(Beginning of Supplied data)
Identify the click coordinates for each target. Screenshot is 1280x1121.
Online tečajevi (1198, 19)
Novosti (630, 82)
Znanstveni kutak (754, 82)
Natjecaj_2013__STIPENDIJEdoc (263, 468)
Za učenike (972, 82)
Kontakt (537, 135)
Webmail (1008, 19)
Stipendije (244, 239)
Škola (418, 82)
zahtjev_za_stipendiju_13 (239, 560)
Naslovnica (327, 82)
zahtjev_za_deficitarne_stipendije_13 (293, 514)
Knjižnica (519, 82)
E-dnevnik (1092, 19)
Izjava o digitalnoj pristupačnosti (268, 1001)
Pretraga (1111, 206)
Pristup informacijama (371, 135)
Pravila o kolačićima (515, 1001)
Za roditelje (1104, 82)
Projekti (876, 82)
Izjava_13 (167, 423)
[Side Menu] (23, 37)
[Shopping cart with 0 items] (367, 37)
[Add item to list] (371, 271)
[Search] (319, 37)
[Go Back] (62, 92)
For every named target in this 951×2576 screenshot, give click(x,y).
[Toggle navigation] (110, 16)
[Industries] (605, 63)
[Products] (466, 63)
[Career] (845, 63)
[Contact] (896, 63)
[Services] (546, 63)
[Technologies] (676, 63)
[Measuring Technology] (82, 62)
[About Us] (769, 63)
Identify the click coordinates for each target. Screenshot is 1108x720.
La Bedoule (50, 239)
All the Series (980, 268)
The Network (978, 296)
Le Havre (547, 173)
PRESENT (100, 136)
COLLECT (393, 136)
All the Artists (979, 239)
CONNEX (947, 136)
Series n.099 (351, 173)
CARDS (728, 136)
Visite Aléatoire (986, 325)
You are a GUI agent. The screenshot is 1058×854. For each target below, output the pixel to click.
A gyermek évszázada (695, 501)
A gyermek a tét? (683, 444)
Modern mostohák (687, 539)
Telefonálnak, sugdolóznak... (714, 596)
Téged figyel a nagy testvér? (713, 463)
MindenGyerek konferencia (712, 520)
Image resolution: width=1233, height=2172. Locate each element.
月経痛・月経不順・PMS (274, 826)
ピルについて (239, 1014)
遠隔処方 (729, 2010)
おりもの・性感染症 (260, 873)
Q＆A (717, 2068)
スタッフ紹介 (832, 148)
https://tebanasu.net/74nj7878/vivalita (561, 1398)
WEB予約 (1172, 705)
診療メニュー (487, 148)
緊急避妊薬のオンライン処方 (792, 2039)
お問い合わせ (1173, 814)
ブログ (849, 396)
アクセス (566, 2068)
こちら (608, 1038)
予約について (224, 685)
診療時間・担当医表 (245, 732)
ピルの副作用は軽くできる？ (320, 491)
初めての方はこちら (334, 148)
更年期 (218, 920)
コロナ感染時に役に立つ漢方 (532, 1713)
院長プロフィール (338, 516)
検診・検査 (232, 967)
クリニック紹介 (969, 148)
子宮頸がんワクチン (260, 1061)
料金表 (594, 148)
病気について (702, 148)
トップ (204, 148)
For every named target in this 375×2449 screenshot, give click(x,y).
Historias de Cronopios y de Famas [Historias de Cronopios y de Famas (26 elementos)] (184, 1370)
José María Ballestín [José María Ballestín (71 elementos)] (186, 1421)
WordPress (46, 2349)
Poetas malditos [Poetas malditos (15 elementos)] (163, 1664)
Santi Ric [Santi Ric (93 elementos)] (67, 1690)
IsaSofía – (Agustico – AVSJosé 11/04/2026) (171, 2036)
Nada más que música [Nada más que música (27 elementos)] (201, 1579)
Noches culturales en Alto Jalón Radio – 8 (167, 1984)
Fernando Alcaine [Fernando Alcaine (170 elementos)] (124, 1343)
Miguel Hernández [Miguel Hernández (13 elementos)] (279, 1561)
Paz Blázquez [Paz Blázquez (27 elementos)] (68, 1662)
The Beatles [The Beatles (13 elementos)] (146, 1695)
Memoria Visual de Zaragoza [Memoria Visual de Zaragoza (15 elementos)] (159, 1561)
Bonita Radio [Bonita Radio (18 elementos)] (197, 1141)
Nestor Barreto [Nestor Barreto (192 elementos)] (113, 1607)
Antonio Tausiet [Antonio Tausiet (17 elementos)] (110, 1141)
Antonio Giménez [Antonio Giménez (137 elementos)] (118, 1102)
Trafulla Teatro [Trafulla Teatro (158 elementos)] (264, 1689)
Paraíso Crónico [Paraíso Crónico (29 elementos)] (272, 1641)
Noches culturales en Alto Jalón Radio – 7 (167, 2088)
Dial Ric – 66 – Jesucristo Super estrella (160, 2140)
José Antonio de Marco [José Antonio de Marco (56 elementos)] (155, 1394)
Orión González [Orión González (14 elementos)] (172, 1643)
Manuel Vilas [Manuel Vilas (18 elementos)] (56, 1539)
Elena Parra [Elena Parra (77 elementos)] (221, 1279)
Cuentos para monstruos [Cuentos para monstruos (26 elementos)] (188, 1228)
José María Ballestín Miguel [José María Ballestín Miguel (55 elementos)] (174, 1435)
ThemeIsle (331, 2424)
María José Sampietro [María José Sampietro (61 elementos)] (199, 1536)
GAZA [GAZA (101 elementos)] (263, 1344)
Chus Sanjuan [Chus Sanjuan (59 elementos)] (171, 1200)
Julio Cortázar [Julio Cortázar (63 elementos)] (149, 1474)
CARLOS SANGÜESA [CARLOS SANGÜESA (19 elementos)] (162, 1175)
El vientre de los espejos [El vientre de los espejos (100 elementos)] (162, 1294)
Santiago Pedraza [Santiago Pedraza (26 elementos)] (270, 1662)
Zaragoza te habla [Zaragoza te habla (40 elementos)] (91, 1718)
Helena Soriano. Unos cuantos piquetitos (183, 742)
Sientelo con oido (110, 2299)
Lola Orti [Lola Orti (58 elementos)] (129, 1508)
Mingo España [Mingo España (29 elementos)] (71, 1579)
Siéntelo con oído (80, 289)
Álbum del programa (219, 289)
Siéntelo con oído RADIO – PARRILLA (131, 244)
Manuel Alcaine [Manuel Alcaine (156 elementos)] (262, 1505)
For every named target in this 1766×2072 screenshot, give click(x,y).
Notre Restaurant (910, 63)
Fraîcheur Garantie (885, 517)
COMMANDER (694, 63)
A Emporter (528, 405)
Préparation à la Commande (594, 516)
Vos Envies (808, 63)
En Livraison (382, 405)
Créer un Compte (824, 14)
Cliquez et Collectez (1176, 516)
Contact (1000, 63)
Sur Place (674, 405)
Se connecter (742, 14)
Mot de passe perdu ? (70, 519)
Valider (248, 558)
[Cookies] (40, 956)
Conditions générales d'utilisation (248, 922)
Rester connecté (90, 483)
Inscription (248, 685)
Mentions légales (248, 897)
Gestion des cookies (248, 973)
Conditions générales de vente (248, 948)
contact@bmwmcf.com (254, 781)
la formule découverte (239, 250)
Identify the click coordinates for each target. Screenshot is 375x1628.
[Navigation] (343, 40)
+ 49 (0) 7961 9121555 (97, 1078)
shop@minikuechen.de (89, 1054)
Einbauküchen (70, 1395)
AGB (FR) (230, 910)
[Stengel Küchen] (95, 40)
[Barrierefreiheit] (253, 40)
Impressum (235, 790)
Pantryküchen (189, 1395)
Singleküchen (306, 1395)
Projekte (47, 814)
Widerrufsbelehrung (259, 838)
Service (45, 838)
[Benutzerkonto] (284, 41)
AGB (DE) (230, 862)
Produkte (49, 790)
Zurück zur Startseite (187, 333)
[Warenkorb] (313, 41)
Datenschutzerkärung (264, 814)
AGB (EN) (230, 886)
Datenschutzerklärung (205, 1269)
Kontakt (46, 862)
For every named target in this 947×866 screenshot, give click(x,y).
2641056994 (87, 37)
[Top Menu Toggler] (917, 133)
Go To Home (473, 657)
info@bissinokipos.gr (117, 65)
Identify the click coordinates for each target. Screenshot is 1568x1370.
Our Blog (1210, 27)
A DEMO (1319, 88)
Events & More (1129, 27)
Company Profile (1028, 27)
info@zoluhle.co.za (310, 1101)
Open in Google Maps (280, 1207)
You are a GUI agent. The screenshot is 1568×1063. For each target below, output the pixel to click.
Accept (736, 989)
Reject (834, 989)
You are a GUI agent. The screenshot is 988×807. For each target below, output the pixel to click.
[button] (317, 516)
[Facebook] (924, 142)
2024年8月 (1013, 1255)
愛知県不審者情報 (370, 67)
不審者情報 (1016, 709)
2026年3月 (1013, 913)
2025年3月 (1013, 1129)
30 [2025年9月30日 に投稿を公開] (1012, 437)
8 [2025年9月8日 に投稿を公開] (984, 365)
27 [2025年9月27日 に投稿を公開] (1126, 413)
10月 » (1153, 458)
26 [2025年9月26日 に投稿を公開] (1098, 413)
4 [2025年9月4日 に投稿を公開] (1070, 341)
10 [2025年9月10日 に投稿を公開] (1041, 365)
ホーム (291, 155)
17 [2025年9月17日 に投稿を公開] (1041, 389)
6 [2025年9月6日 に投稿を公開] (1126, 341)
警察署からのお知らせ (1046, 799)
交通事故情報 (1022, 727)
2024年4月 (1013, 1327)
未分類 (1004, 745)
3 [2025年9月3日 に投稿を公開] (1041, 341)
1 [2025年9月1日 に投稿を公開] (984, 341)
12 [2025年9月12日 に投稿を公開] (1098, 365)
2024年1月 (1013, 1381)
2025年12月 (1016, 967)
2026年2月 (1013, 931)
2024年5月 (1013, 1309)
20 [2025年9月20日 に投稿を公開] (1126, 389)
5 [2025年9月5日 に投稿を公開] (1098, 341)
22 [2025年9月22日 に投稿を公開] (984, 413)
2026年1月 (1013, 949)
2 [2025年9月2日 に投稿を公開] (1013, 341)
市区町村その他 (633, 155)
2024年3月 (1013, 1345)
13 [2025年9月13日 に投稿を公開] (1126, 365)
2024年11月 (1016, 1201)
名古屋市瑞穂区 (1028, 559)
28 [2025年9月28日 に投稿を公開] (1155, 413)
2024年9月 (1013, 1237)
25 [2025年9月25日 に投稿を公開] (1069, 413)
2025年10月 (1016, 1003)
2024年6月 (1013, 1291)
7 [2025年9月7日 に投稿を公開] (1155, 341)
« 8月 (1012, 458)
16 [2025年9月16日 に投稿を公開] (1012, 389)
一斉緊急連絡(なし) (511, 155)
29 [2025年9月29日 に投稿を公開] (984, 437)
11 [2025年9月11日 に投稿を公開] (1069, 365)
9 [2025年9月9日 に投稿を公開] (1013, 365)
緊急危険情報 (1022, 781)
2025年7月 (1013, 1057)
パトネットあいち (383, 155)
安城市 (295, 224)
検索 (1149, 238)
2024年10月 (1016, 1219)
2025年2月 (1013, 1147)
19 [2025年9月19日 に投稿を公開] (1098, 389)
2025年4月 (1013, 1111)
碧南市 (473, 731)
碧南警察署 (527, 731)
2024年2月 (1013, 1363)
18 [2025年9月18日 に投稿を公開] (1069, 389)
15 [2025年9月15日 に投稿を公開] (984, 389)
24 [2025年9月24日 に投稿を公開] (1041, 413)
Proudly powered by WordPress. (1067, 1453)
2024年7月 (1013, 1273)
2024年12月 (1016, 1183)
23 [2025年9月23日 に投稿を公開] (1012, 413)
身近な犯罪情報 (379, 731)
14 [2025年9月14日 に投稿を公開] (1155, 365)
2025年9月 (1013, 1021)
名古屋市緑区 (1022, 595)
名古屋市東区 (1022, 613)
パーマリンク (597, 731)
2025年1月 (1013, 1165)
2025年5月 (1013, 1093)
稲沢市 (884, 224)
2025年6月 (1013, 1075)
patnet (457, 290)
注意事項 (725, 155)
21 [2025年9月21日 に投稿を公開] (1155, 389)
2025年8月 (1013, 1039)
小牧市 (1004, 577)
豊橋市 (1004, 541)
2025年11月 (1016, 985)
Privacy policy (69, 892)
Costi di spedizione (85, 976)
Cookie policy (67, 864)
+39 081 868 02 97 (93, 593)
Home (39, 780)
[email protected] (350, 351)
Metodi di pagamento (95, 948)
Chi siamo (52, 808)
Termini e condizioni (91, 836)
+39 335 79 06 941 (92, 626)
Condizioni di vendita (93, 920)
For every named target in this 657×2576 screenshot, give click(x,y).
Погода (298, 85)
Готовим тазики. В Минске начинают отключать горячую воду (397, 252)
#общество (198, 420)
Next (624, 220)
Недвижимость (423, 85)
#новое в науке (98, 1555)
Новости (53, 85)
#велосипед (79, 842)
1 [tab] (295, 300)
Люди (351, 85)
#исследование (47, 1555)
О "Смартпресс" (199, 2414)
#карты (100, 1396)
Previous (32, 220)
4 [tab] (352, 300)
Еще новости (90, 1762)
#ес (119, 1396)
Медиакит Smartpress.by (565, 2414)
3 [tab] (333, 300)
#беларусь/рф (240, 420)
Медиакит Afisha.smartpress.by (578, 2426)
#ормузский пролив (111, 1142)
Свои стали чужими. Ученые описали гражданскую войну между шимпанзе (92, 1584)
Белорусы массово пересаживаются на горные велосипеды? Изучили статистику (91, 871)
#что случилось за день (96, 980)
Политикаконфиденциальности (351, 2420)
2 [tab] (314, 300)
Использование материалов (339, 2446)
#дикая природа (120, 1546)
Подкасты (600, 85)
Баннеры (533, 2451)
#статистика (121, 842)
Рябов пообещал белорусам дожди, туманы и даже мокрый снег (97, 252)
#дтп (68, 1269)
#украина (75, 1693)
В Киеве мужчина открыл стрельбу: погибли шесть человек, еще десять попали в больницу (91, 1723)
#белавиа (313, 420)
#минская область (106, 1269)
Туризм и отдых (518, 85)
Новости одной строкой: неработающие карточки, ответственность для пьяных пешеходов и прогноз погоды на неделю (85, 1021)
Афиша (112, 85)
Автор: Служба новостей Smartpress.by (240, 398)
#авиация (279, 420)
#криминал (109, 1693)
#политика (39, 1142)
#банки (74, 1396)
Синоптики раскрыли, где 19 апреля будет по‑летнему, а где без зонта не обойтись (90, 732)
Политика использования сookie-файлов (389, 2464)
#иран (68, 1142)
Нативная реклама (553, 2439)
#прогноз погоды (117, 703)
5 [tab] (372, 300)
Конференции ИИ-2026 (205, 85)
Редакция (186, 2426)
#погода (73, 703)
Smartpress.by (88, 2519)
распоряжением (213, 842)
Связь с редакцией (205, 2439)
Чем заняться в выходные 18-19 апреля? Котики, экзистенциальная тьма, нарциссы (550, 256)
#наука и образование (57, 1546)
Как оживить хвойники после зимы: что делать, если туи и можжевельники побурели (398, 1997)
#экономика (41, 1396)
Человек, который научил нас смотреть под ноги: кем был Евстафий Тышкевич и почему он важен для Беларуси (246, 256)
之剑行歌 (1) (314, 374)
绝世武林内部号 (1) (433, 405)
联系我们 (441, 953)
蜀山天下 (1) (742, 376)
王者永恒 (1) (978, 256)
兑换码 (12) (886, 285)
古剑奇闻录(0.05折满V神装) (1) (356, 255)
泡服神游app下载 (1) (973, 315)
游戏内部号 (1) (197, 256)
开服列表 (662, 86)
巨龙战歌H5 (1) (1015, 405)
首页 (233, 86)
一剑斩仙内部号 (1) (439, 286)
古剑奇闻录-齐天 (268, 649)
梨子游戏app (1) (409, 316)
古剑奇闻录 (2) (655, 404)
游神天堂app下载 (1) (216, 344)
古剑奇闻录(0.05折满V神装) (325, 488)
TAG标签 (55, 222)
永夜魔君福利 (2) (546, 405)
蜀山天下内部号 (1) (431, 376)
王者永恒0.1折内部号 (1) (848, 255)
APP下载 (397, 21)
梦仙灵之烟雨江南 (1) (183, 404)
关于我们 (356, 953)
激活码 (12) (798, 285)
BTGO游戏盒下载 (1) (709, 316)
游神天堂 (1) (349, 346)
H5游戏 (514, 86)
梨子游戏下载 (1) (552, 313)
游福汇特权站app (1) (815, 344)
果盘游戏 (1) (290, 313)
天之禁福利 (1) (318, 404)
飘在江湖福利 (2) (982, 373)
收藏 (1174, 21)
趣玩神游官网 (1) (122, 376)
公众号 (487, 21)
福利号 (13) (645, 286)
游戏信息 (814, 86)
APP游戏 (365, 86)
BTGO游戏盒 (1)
(End of Supplied data)
Lines from the first one above through the line containing "更年期 (218, 920)" are to be retyped exactly, both included, and nothing more.

**Answer to this exercise:**
Identify the click coordinates for each target. Screenshot is 1280x1121.
Online tečajevi (1198, 19)
Novosti (630, 82)
Znanstveni kutak (754, 82)
Natjecaj_2013__STIPENDIJEdoc (263, 468)
Za učenike (972, 82)
Kontakt (537, 135)
Webmail (1008, 19)
Stipendije (244, 239)
Škola (418, 82)
zahtjev_za_stipendiju_13 (239, 560)
Naslovnica (327, 82)
zahtjev_za_deficitarne_stipendije_13 (293, 514)
Knjižnica (519, 82)
E-dnevnik (1092, 19)
Izjava o digitalnoj pristupačnosti (268, 1001)
Pretraga (1111, 206)
Pristup informacijama (371, 135)
Pravila o kolačićima (515, 1001)
Za roditelje (1104, 82)
Projekti (876, 82)
Izjava_13 (167, 423)
[Side Menu] (23, 37)
[Shopping cart with 0 items] (367, 37)
[Add item to list] (371, 271)
[Search] (319, 37)
[Go Back] (62, 92)
For every named target in this 951×2576 screenshot, give click(x,y).
[Toggle navigation] (110, 16)
[Industries] (605, 63)
[Products] (466, 63)
[Career] (845, 63)
[Contact] (896, 63)
[Services] (546, 63)
[Technologies] (676, 63)
[Measuring Technology] (82, 62)
[About Us] (769, 63)
Identify the click coordinates for each target. Screenshot is 1108x720.
La Bedoule (50, 239)
All the Series (980, 268)
The Network (978, 296)
Le Havre (547, 173)
PRESENT (100, 136)
COLLECT (393, 136)
All the Artists (979, 239)
CONNEX (947, 136)
Series n.099 (351, 173)
CARDS (728, 136)
Visite Aléatoire (986, 325)
You are a GUI agent. The screenshot is 1058×854. For each target below, output the pixel to click.
A gyermek évszázada (695, 501)
A gyermek a tét? (683, 444)
Modern mostohák (687, 539)
Telefonálnak, sugdolóznak... (714, 596)
Téged figyel a nagy testvér? (713, 463)
MindenGyerek konferencia (712, 520)
Image resolution: width=1233, height=2172. Locate each element.
月経痛・月経不順・PMS (274, 826)
ピルについて (239, 1014)
遠隔処方 (729, 2010)
おりもの・性感染症 (260, 873)
Q＆A (717, 2068)
スタッフ紹介 (832, 148)
https://tebanasu.net/74nj7878/vivalita (561, 1398)
WEB予約 (1172, 705)
診療メニュー (487, 148)
緊急避妊薬のオンライン処方 (792, 2039)
お問い合わせ (1173, 814)
ブログ (849, 396)
アクセス (566, 2068)
こちら (608, 1038)
予約について (224, 685)
診療時間・担当医表 (245, 732)
ピルの副作用は軽くできる？ (320, 491)
初めての方はこちら (334, 148)
更年期 (218, 920)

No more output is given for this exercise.